▶ **EXERCISE DIRECTIONS**: Omit the pictures, then reproduce every remaining record exactly.

- Opening Delimiter -

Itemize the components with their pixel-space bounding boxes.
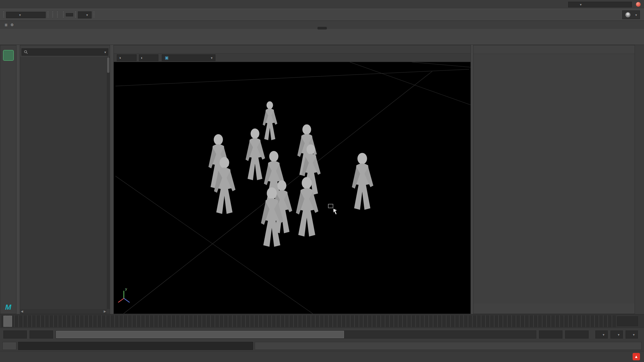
scroll-left-arrow[interactable]: ◀	[21, 310, 23, 313]
command-input[interactable]	[18, 342, 253, 350]
current-time-field[interactable]	[617, 316, 638, 326]
shelf-options-icon[interactable]: ⚙	[9, 23, 15, 27]
command-line	[0, 341, 644, 351]
group-divider[interactable]	[75, 11, 77, 18]
frame-numbers	[1, 315, 616, 327]
exposure-input[interactable]	[122, 55, 135, 60]
chevron-down-icon: ▾	[580, 3, 582, 6]
viewport-menus	[114, 45, 470, 53]
outliner-horizontal-scrollbar[interactable]: ◀▶	[20, 309, 107, 314]
status-line: ▾ ▾ ▾	[0, 9, 644, 21]
exposure-field[interactable]: ◑	[117, 54, 137, 61]
command-output	[255, 342, 642, 350]
playback-end-field[interactable]	[539, 330, 562, 339]
character-set-selector[interactable]: ▾	[595, 330, 608, 339]
time-slider-track[interactable]	[1, 315, 616, 327]
chevron-down-icon: ▾	[86, 13, 88, 17]
active-tool-slot[interactable]	[3, 50, 13, 60]
search-input[interactable]	[30, 50, 102, 54]
range-slider-bar[interactable]	[56, 331, 344, 338]
animation-start-input[interactable]	[6, 332, 24, 337]
outliner-vertical-scrollbar[interactable]	[107, 57, 110, 309]
viewport-panel: ◑ ◐ ▣ ▾	[113, 45, 471, 314]
attribute-editor-body	[474, 54, 635, 304]
fps-selector[interactable]: ▾	[626, 330, 638, 339]
main-area: M ▾ ◀▶	[0, 45, 644, 314]
group-divider[interactable]	[3, 11, 5, 18]
live-surface-field[interactable]	[66, 13, 73, 16]
playback-end-input[interactable]	[542, 332, 559, 337]
chevron-down-icon: ▾	[19, 13, 21, 17]
time-slider	[0, 314, 644, 328]
scroll-right-arrow[interactable]: ▶	[104, 310, 106, 313]
attribute-editor-panel	[473, 45, 635, 314]
watermark-badge: ▲	[633, 353, 640, 360]
outliner-tree: ◀▶	[20, 57, 110, 314]
playback-start-field[interactable]	[30, 330, 53, 339]
group-divider[interactable]	[93, 11, 95, 18]
group-divider[interactable]	[56, 11, 58, 18]
gamma-field[interactable]: ◐	[139, 54, 159, 61]
3d-scene: y	[114, 62, 470, 314]
command-language-button[interactable]	[2, 342, 16, 350]
avatar	[625, 12, 631, 17]
animation-start-field[interactable]	[3, 330, 27, 339]
animation-end-field[interactable]	[565, 330, 589, 339]
anim-layer-selector[interactable]: ▾	[610, 330, 623, 339]
search-icon	[24, 50, 28, 54]
shelf-menu-icon[interactable]: ≣	[3, 23, 9, 27]
crowd-of-human-figures	[208, 101, 373, 247]
group-divider[interactable]	[62, 11, 64, 18]
viewport-canvas[interactable]: y	[114, 62, 470, 314]
chevron-down-icon: ▾	[104, 50, 106, 54]
menubar: ▾	[0, 0, 644, 9]
chevron-down-icon: ▾	[633, 333, 635, 337]
outliner-search[interactable]: ▾	[21, 48, 108, 56]
symmetry-selector[interactable]: ▾	[78, 11, 92, 18]
fullscreen-exit-hint	[317, 27, 327, 30]
attribute-editor-menus	[474, 45, 635, 54]
toolbox: M	[0, 45, 16, 314]
chevron-down-icon: ▾	[635, 13, 637, 17]
animation-end-input[interactable]	[568, 332, 586, 337]
panel-gutter[interactable]	[16, 45, 20, 314]
workspace-selector[interactable]: ▾	[568, 2, 632, 7]
panel-gutter[interactable]	[110, 45, 113, 314]
sidebar-tab-strip	[635, 45, 644, 314]
scrollbar-thumb[interactable]	[107, 57, 109, 73]
exposure-icon: ◑	[119, 56, 121, 60]
chevron-down-icon: ▾	[603, 333, 604, 337]
range-slider-track[interactable]	[56, 330, 536, 339]
viewport-toolbar: ◑ ◐ ▣ ▾	[114, 53, 470, 62]
gamma-input[interactable]	[144, 55, 156, 60]
outliner-panel: ▾ ◀▶	[20, 45, 110, 314]
maya-window: ▾ ▾ ▾	[0, 0, 644, 362]
help-line: ▲	[0, 351, 644, 362]
shelf-icon-row	[0, 29, 644, 45]
range-slider: ▾ ▾ ▾	[0, 328, 644, 341]
chevron-down-icon: ▾	[618, 333, 620, 337]
color-management-icon: ▣	[165, 55, 168, 60]
maya-logo: M	[5, 303, 11, 312]
account-menu[interactable]: ▾	[622, 10, 640, 19]
playback-controls	[639, 314, 644, 328]
outliner-menus	[20, 47, 110, 48]
mouse-cursor	[328, 204, 337, 214]
axis-gizmo: y	[118, 287, 130, 303]
view-transform-selector[interactable]: ▣ ▾	[162, 54, 215, 61]
gamma-icon: ◐	[141, 56, 143, 60]
attribute-editor-buttons	[474, 304, 635, 314]
grid-lines	[115, 62, 470, 314]
playback-start-input[interactable]	[33, 332, 50, 337]
whats-new-icon[interactable]	[636, 2, 641, 7]
group-divider[interactable]	[52, 11, 54, 18]
group-divider[interactable]	[47, 11, 49, 18]
panel-gutter[interactable]	[471, 45, 473, 314]
current-frame-marker[interactable]	[3, 316, 12, 327]
svg-text:y: y	[125, 287, 127, 291]
chevron-down-icon: ▾	[211, 56, 212, 60]
menu-set-selector[interactable]: ▾	[6, 12, 46, 18]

- Closing Delimiter -

▶ **ANSWER**:
Itemize the components with their pixel-space bounding boxes.
scroll-left-arrow[interactable]: ◀	[21, 310, 23, 313]
command-input[interactable]	[18, 342, 253, 350]
current-time-field[interactable]	[617, 316, 638, 326]
shelf-options-icon[interactable]: ⚙	[9, 23, 15, 27]
command-line	[0, 341, 644, 351]
group-divider[interactable]	[75, 11, 77, 18]
frame-numbers	[1, 315, 616, 327]
exposure-input[interactable]	[122, 55, 135, 60]
chevron-down-icon: ▾	[580, 3, 582, 6]
viewport-menus	[114, 45, 470, 53]
outliner-horizontal-scrollbar[interactable]: ◀▶	[20, 309, 107, 314]
status-line: ▾ ▾ ▾	[0, 9, 644, 21]
exposure-field[interactable]: ◑	[117, 54, 137, 61]
command-output	[255, 342, 642, 350]
playback-end-field[interactable]	[539, 330, 562, 339]
character-set-selector[interactable]: ▾	[595, 330, 608, 339]
time-slider-track[interactable]	[1, 315, 616, 327]
chevron-down-icon: ▾	[86, 13, 88, 17]
active-tool-slot[interactable]	[3, 50, 13, 60]
search-input[interactable]	[30, 50, 102, 54]
range-slider-bar[interactable]	[56, 331, 344, 338]
animation-start-input[interactable]	[6, 332, 24, 337]
outliner-vertical-scrollbar[interactable]	[107, 57, 110, 309]
viewport-panel: ◑ ◐ ▣ ▾	[113, 45, 471, 314]
attribute-editor-body	[474, 54, 635, 304]
fps-selector[interactable]: ▾	[626, 330, 638, 339]
main-area: M ▾ ◀▶	[0, 45, 644, 314]
group-divider[interactable]	[3, 11, 5, 18]
live-surface-field[interactable]	[66, 13, 73, 16]
playback-end-input[interactable]	[542, 332, 559, 337]
chevron-down-icon: ▾	[19, 13, 21, 17]
time-slider	[0, 314, 644, 328]
scroll-right-arrow[interactable]: ▶	[104, 310, 106, 313]
attribute-editor-panel	[473, 45, 635, 314]
watermark-badge: ▲	[633, 353, 640, 360]
outliner-tree: ◀▶	[20, 57, 110, 314]
playback-start-field[interactable]	[30, 330, 53, 339]
group-divider[interactable]	[93, 11, 95, 18]
group-divider[interactable]	[56, 11, 58, 18]
gamma-field[interactable]: ◐	[139, 54, 159, 61]
3d-scene: y	[114, 62, 470, 314]
command-language-button[interactable]	[2, 342, 16, 350]
avatar	[625, 12, 631, 17]
animation-start-field[interactable]	[3, 330, 27, 339]
animation-end-field[interactable]	[565, 330, 589, 339]
anim-layer-selector[interactable]: ▾	[610, 330, 623, 339]
search-icon	[24, 50, 28, 54]
shelf-menu-icon[interactable]: ≣	[3, 23, 9, 27]
crowd-of-human-figures	[208, 101, 373, 247]
group-divider[interactable]	[62, 11, 64, 18]
viewport-canvas[interactable]: y	[114, 62, 470, 314]
chevron-down-icon: ▾	[104, 50, 106, 54]
menubar: ▾	[0, 0, 644, 9]
chevron-down-icon: ▾	[633, 333, 635, 337]
outliner-search[interactable]: ▾	[21, 48, 108, 56]
symmetry-selector[interactable]: ▾	[78, 11, 92, 18]
fullscreen-exit-hint	[317, 27, 327, 30]
attribute-editor-menus	[474, 45, 635, 54]
toolbox: M	[0, 45, 16, 314]
chevron-down-icon: ▾	[635, 13, 637, 17]
animation-end-input[interactable]	[568, 332, 586, 337]
panel-gutter[interactable]	[16, 45, 20, 314]
workspace-selector[interactable]: ▾	[568, 2, 632, 7]
panel-gutter[interactable]	[110, 45, 113, 314]
sidebar-tab-strip	[635, 45, 644, 314]
scrollbar-thumb[interactable]	[107, 57, 109, 73]
exposure-icon: ◑	[119, 56, 121, 60]
chevron-down-icon: ▾	[603, 333, 604, 337]
range-slider-track[interactable]	[56, 330, 536, 339]
viewport-toolbar: ◑ ◐ ▣ ▾	[114, 53, 470, 62]
gamma-input[interactable]	[144, 55, 156, 60]
outliner-panel: ▾ ◀▶	[20, 45, 110, 314]
maya-window: ▾ ▾ ▾	[0, 0, 644, 362]
help-line: ▲	[0, 351, 644, 362]
shelf-icon-row	[0, 29, 644, 45]
range-slider: ▾ ▾ ▾	[0, 328, 644, 341]
chevron-down-icon: ▾	[618, 333, 620, 337]
color-management-icon: ▣	[165, 55, 168, 60]
maya-logo: M	[5, 303, 11, 312]
account-menu[interactable]: ▾	[622, 10, 640, 19]
playback-controls	[639, 314, 644, 328]
outliner-menus	[20, 47, 110, 48]
mouse-cursor	[328, 204, 337, 214]
axis-gizmo: y	[118, 287, 130, 303]
view-transform-selector[interactable]: ▣ ▾	[162, 54, 215, 61]
gamma-icon: ◐	[141, 56, 143, 60]
attribute-editor-buttons	[474, 304, 635, 314]
grid-lines	[115, 62, 470, 314]
playback-start-input[interactable]	[33, 332, 50, 337]
whats-new-icon[interactable]	[636, 2, 641, 7]
group-divider[interactable]	[52, 11, 54, 18]
group-divider[interactable]	[47, 11, 49, 18]
panel-gutter[interactable]	[471, 45, 473, 314]
current-frame-marker[interactable]	[3, 316, 12, 327]
svg-text:y: y	[125, 287, 127, 291]
chevron-down-icon: ▾	[211, 56, 212, 60]
menu-set-selector[interactable]: ▾	[6, 12, 46, 18]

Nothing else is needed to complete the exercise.